The JCPA was established as the National Community Relations Advisory Council in 1944 by the Council of Jewish Federations, which later became part of the United Jewish Communities, now the Jewish Federations of North America. In the 1960s, it was renamed the National Jewish Community Relations Advisory Council (NJCRAC). The group adopted its current name in 1997.  Arnold Aronson was program director from 1945 to 1976. David L. Bernstein served as president and chief executive officer since January 2016.  The immediate past chair is Larry Gold of Atlanta, Georgia.

Activities
The JCPA works on shaping consensus on public issues, developing strategic responses, and working with the media, elected officials, coalition partners, and others through public relations, advocacy, and lobbying. The JCPA also helps the 125 Jewish community relations councils organize events and advocacy around the country, promoting interfaith and community partnerships.

International issues that the JCPA is concerned with include Israel–United States relations, global antisemitism, the United Nations, the well-being of Jews in endangered areas, genocide, and human rights. Domestic issues that the JCPA is concerned with include anti-Semitism, social justice, poverty, education, public health, the environment, immigration, individual rights, and religious liberties including the preservation of the separation of church and state.

It has been active in supporting rights of Israeli Arabs and has fought for equality in Israel.

Policy
Each year the JCPA has an annual conference known as the Plenum, the highest policy-developing body of the organization. At the Plenum the JCPA hosts speakers and debates and adopts resolutions expressing the consensus policies of member organizations and the organized American Jewish community. Policies are sponsored by the Jewish Community Relations Councils or national member agencies and require consensus to be adopted. These policies become part of the "JCPA Policy Compendium," which includes positions on a range of issues.

The JCPA has three main task forces:
Israel, World Jewry, and International Human Rights
Jewish Security and The Bill of Rights
Equal Opportunity and Social Justice

Initiatives 

Shocked by the atrocities in Darfur, the JCPA helped found the Save Darfur Coalition in 2004. It continues to organize the Jewish community in support of continued US action to bring peace to Sudan, supporting the creation of South Sudan and working with the White House and Congress to ensure humanitarian assistance.

In September 2007, the JCPA launched an anti-poverty program "There shall be no needy among you."  The effort seeks to raise awareness and action to combat hunger, homelessness and other vestiges of poverty in America. The JCPA has led multiple Food Stamp Challenges, organizing Members of Congress, clergy, and others to live for one week on the average food stamp allotment of $31.50.  Starting in 2008, the JCPA and MAZON: A Jewish Response to Hunger have sponsored an annual Hunger Seder Mobilization, tying the Passover message of freedom to the ongoing struggles with hunger in America.
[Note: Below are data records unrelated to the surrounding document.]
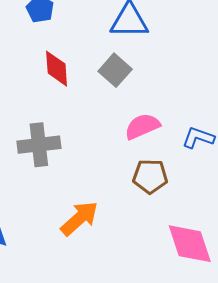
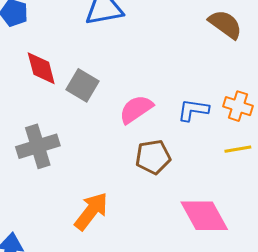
gray square: (115, 70) -> (83, 85), moved

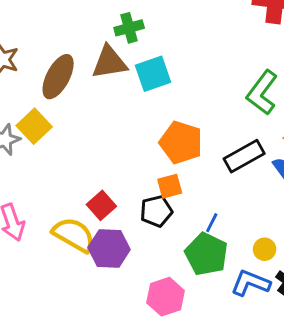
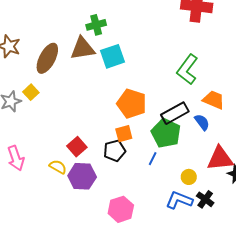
yellow square: (34, 126) -> (31, 92), size x0.7
yellow semicircle: (74, 235) -> (58, 167), size x0.6
green pentagon: (206, 254) -> (166, 133), moved

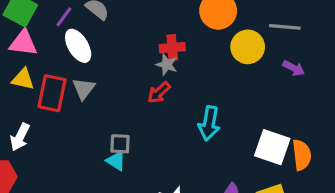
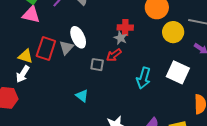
white ellipse: (78, 46) -> (78, 37), moved
yellow triangle: (23, 79) -> (26, 56), moved
gray square: (120, 144) -> (97, 65), moved
white square: (272, 147) -> (178, 72), moved

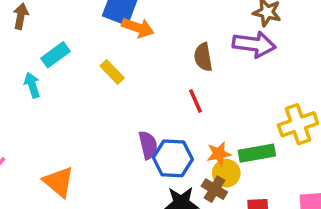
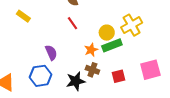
blue hexagon: (173, 158) -> (41, 76), moved
yellow circle: (226, 173) -> (107, 33), moved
The mobilization begins each year with a National Hunger Seder in the US Capitol where Members of Congress and national faith and anti-hunger advocates read from a specially prepared haggadah. Hunger Seders have been held in over 30 states across the country.

Along with Catholic Charities USA and the National Council of Churches, the JCPA has been a cosponsor of the annual Fighting Poverty with Faith mobilization since 2008. Fighting Poverty with Faith mobilizes community's to hold events aimed at making ending poverty a national priority with a different theme each year. Past themes have included "Good Jobs, Green Jobs," poverty, hunger, and affordable housing.

The JCPA is also actively involved in environmentalism and climate change issues though its program the Coalition on the Environment and Jewish Life (COEJL), an affiliate of the National Religious Partnership on the Environment.

In partnership with the Jewish Federations of North America, the JCPA created the Israel Action Network in 2010 to help communities counter the delegitimization of Israel. The IAN was created to educate, organize and mobilize the organized North American Jewish community to develop strategic approaches to attacks on Israel and use partnerships to promote peace and security for two states for two peoples.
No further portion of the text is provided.